In an effort to limit downtime, I am backing up the historical data within that one table — i.e. before the downtime, transfer all reads from the login table where the id is less than 89,000,000, and during the downtime rows where id is greater than or equal to 89,000,000. The command is:

mysqldump -u${source_user} --opt --skip-add-drop-table -p${source_password} --host=${source_host} ${database} ${table_name} --where="${where_clause}" | sed 's/CREATE TABLE/CREATE TABLE IF NOT EXISTS/g' | mysql -C -u${target_user} -p${target_password} --host=${target_host} ${database}

It's hacky but has worked well previously. I run it from a third server.

However, this time I'm hitting problems. I've run it in a couple of ways. When I run it as one block, the throughput is extremely variable, and eventually the entire process ends up hanging without any network load demonstrated on the coordinating server. I have also attempted to chunk the rows by id (i.e seq 0 100000 89000000), which starts off great but hangs on particular chunks — for example, the median 100k-row chunk takes about 8 seconds, but maybe one in ten rows takes 300+ seconds. I wouldn't even care if it took that long sometimes, but then this also happens:

mysqldump: Error 2013: Lost connection to MySQL server during query when dumping table at row: 42158

The target instance shows CPU usage of 100%, very busy bin logs, write 'iops' spiking close to 600, and queue depths, again spikey, near 20.
I have tried setting pretty much every timeout to 1000 seconds, doubling bin log size, to very little effect. My coworker speculates that this is a problem with write IOPS (it's an SSD based instance without provisioned IOPS for the record), but we've taken this same tack with similar servers and have not experienced this same issue. The source is a recent image of the current production server with a magnetic drive.
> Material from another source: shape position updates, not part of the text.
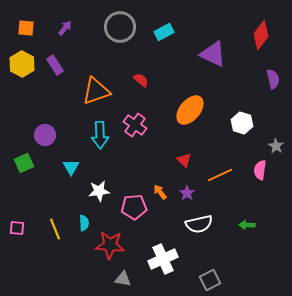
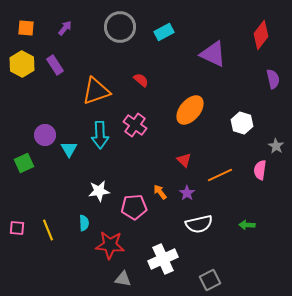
cyan triangle: moved 2 px left, 18 px up
yellow line: moved 7 px left, 1 px down
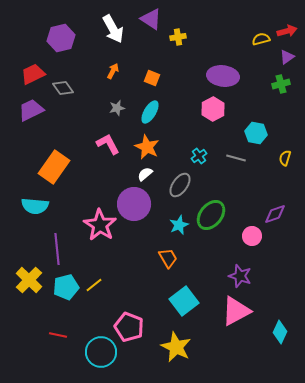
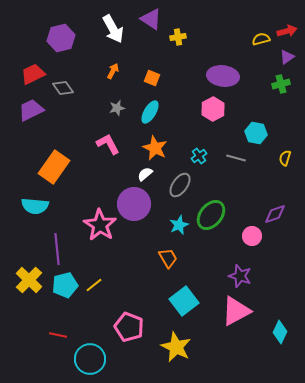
orange star at (147, 147): moved 8 px right, 1 px down
cyan pentagon at (66, 287): moved 1 px left, 2 px up
cyan circle at (101, 352): moved 11 px left, 7 px down
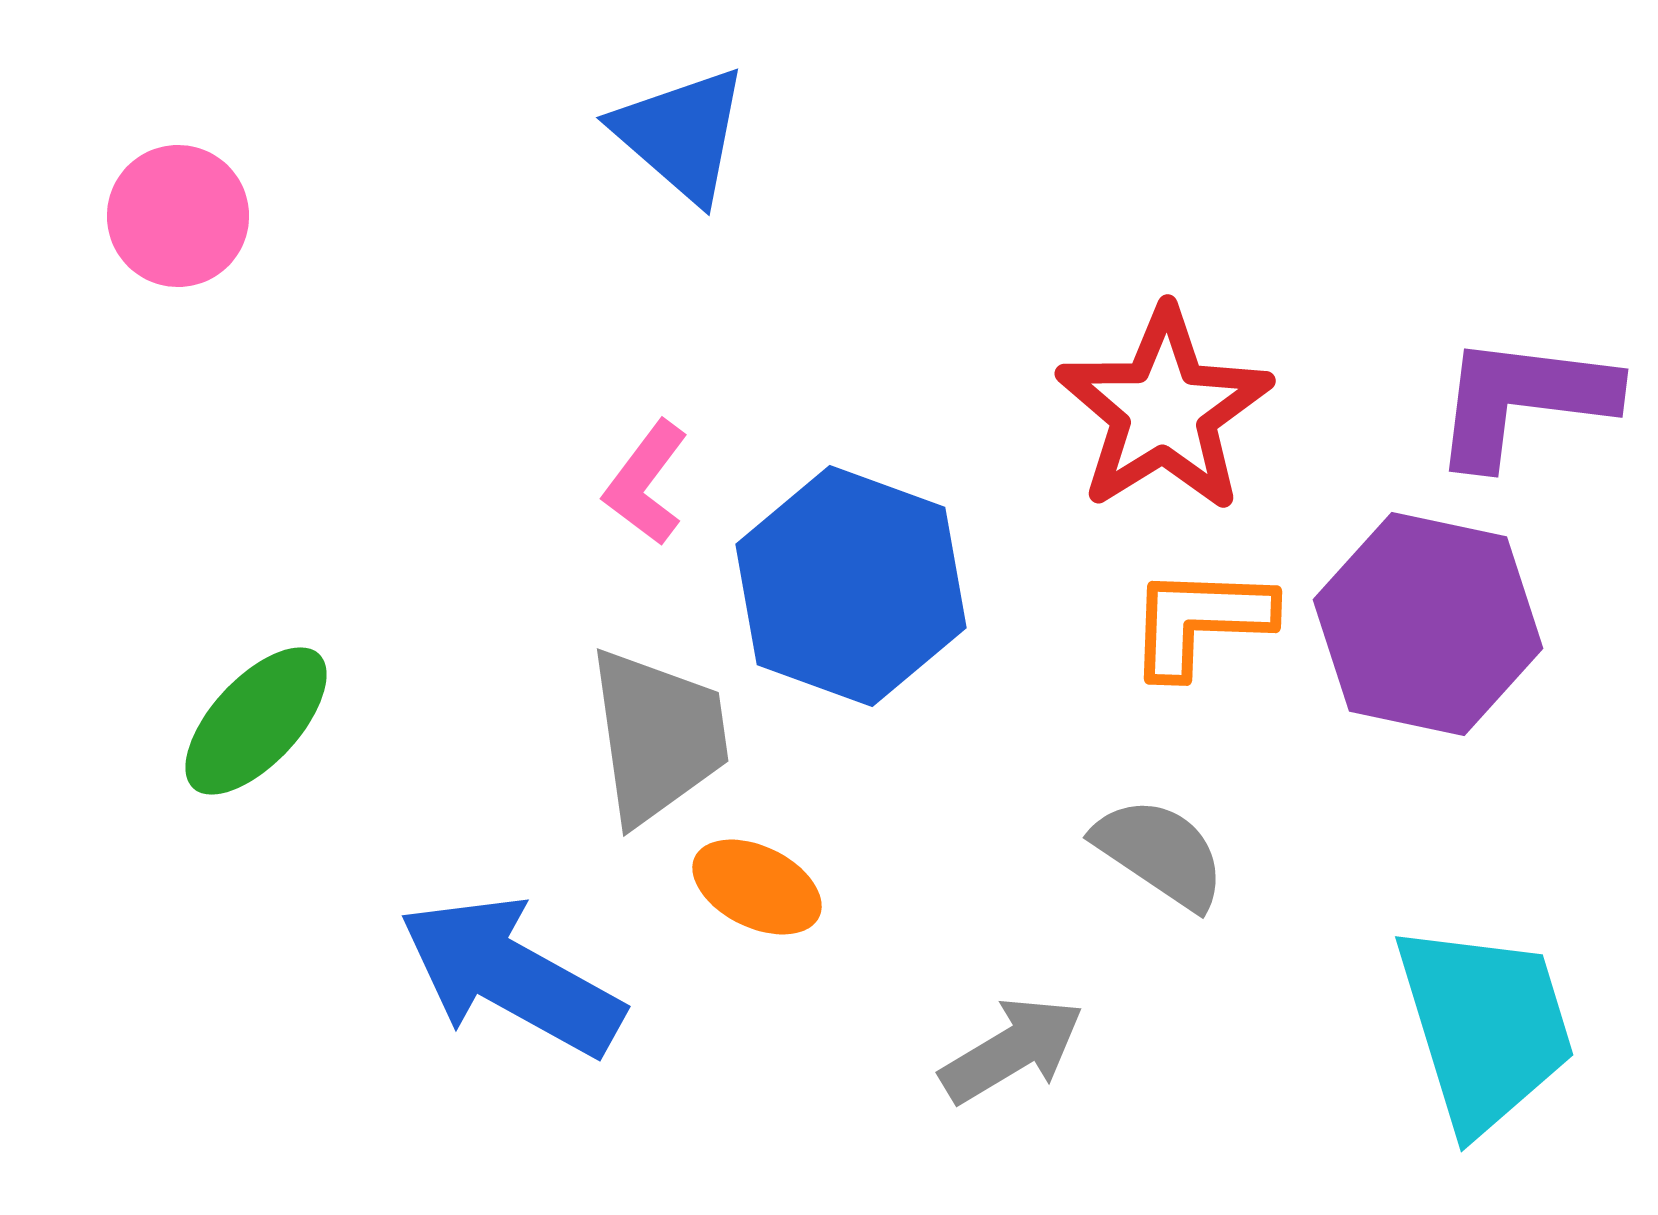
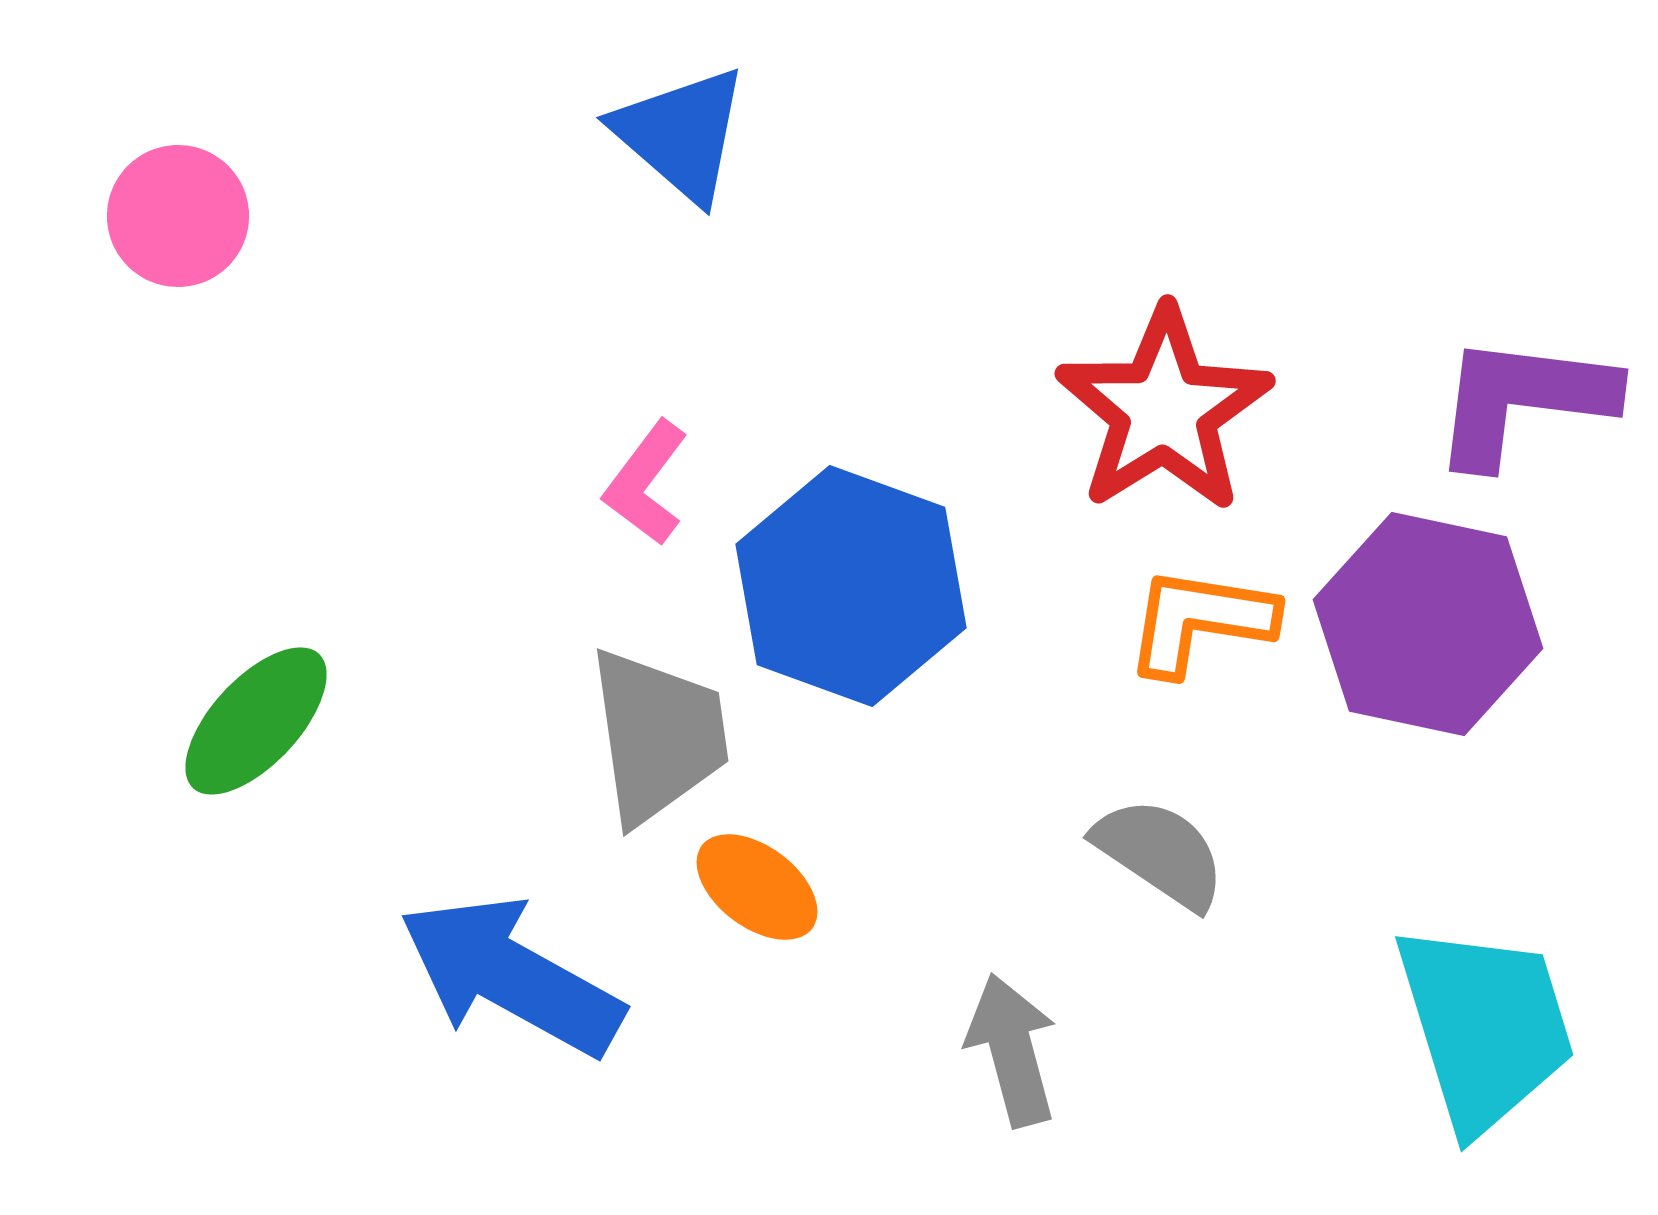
orange L-shape: rotated 7 degrees clockwise
orange ellipse: rotated 11 degrees clockwise
gray arrow: rotated 74 degrees counterclockwise
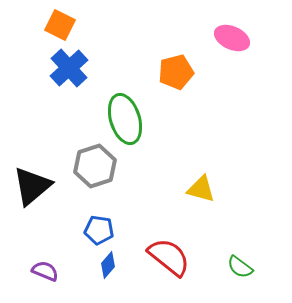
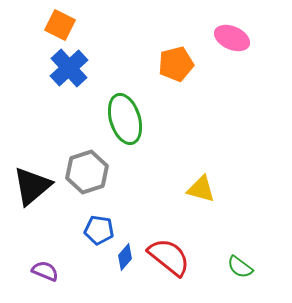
orange pentagon: moved 8 px up
gray hexagon: moved 8 px left, 6 px down
blue diamond: moved 17 px right, 8 px up
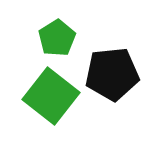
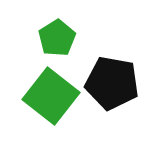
black pentagon: moved 9 px down; rotated 16 degrees clockwise
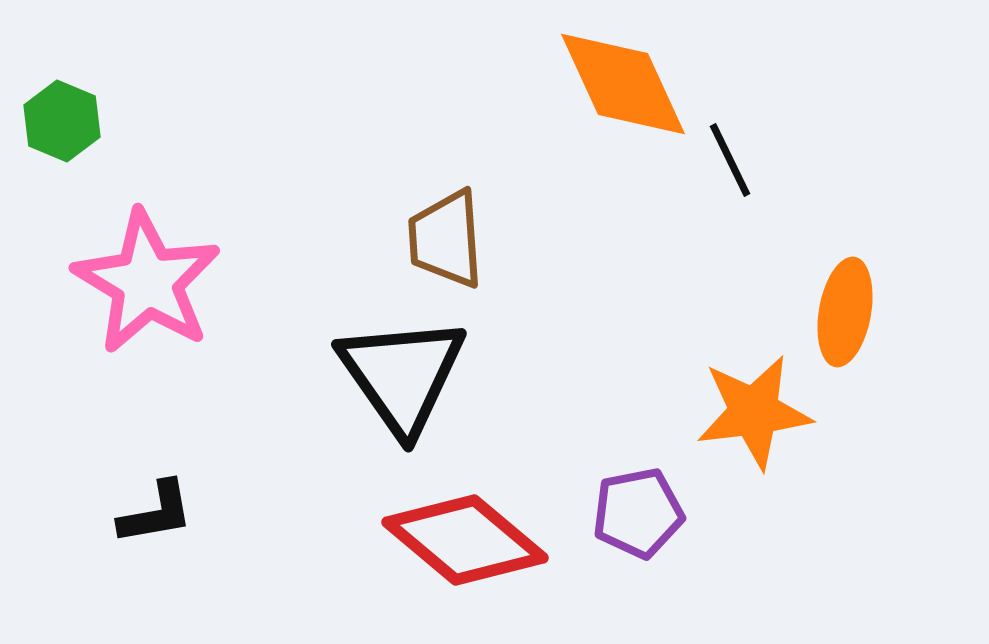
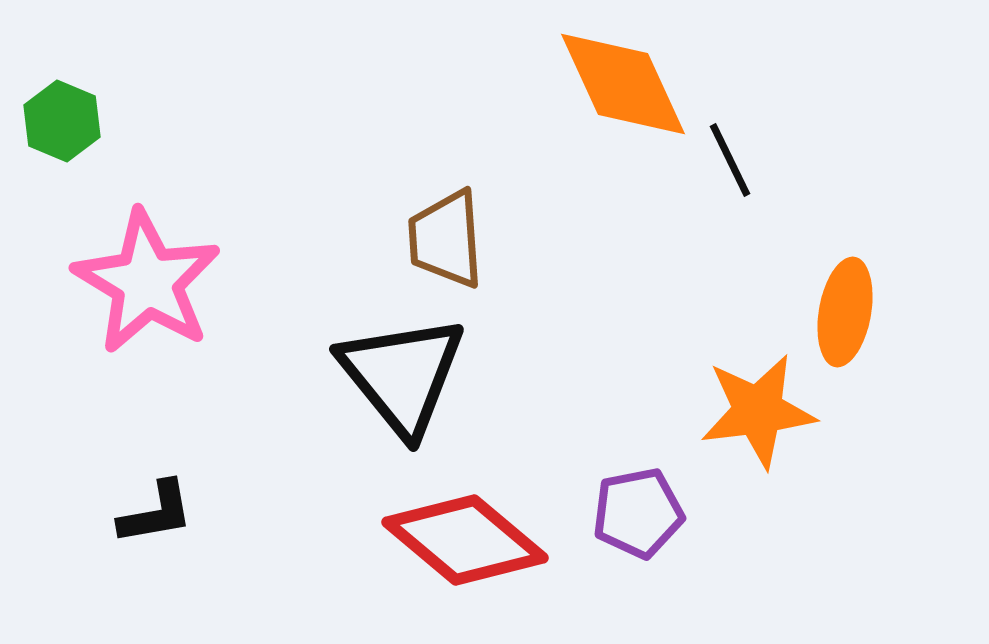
black triangle: rotated 4 degrees counterclockwise
orange star: moved 4 px right, 1 px up
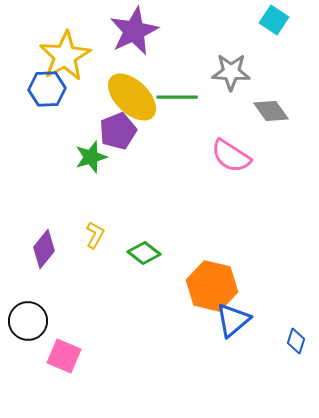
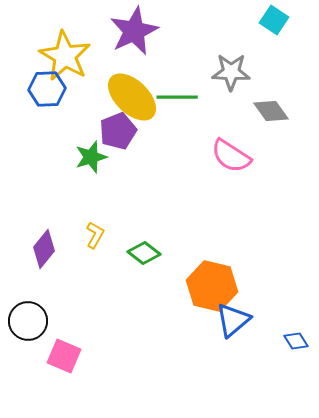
yellow star: rotated 12 degrees counterclockwise
blue diamond: rotated 50 degrees counterclockwise
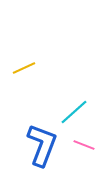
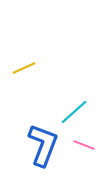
blue L-shape: moved 1 px right
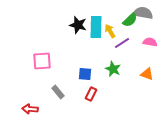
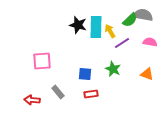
gray semicircle: moved 2 px down
red rectangle: rotated 56 degrees clockwise
red arrow: moved 2 px right, 9 px up
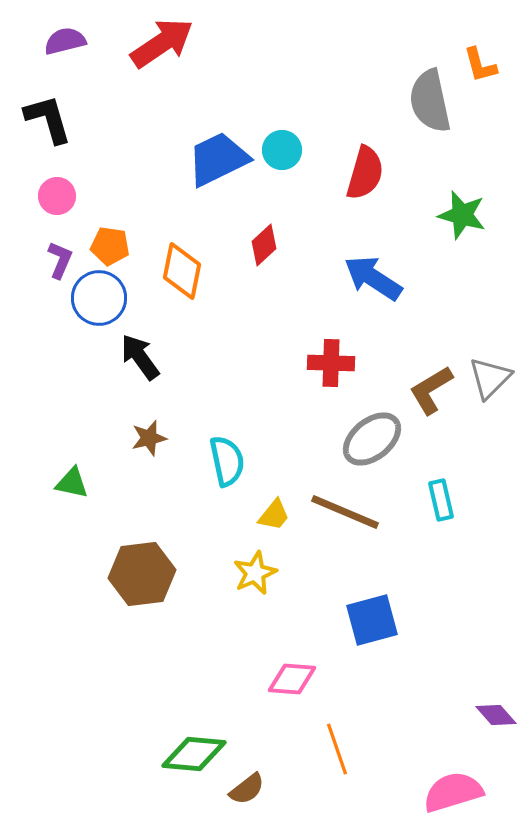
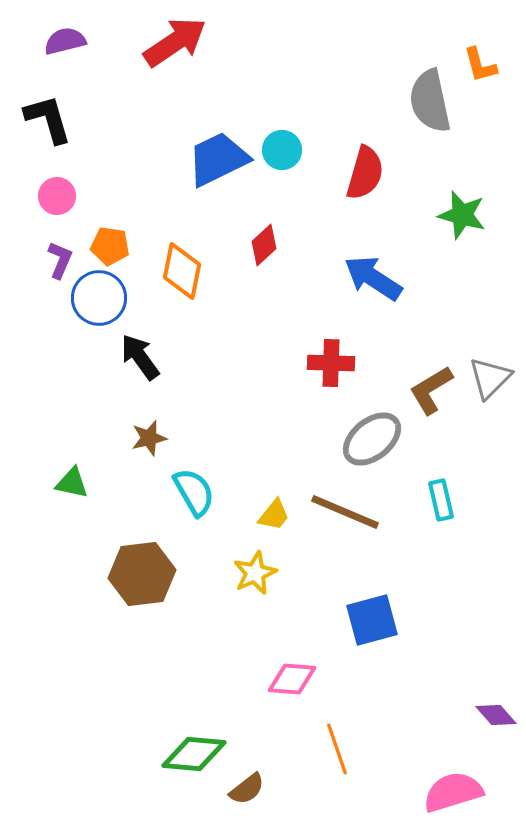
red arrow: moved 13 px right, 1 px up
cyan semicircle: moved 33 px left, 31 px down; rotated 18 degrees counterclockwise
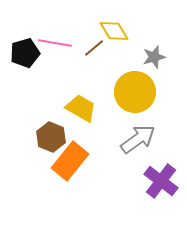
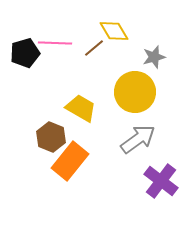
pink line: rotated 8 degrees counterclockwise
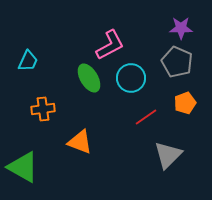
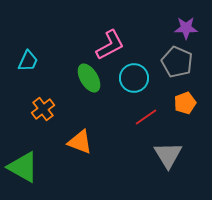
purple star: moved 5 px right
cyan circle: moved 3 px right
orange cross: rotated 30 degrees counterclockwise
gray triangle: rotated 16 degrees counterclockwise
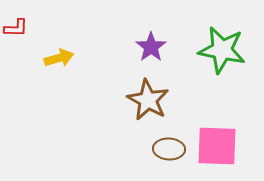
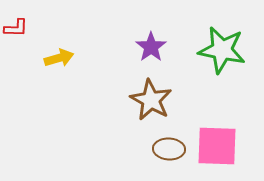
brown star: moved 3 px right
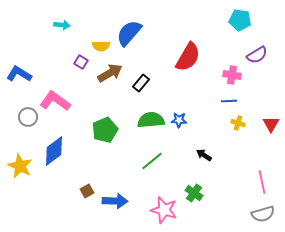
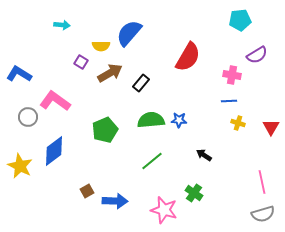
cyan pentagon: rotated 15 degrees counterclockwise
red triangle: moved 3 px down
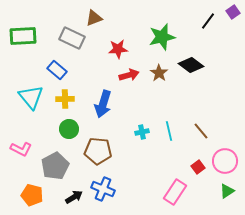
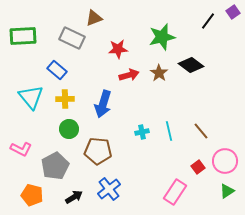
blue cross: moved 6 px right; rotated 30 degrees clockwise
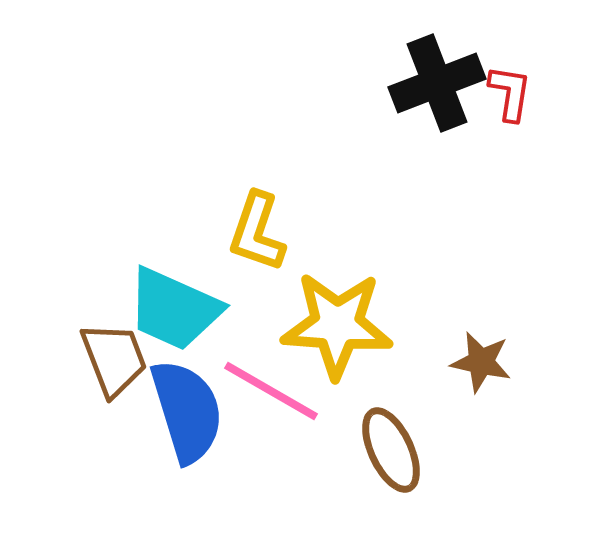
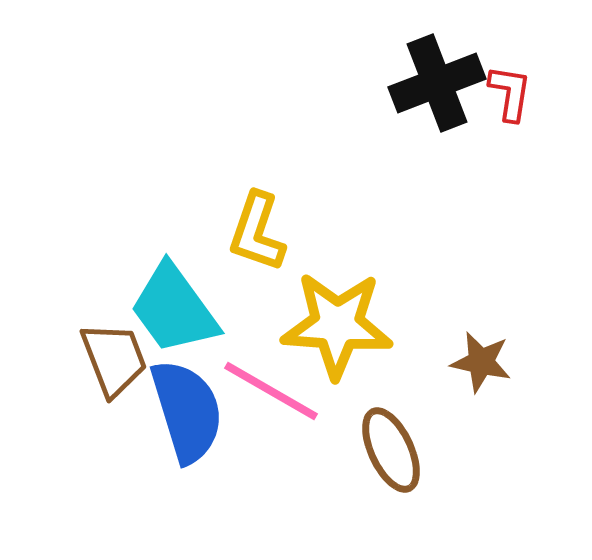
cyan trapezoid: rotated 30 degrees clockwise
What am I missing? Thanks.

Best Answer

Instead of doing a dump and reload, I would temporarily set up replication between the two MySQL servers, where the master is the old server and the slave is the new one. You can then just let that take as long as it needs to take to finish, and when done, you can break replication, unconfigure the new instance as a replication slave, and begin using it in place of the original server. This limits your required downtime to only a few moments at the very end of the process, when you are breaking replication and switching which MySQL server your application uses.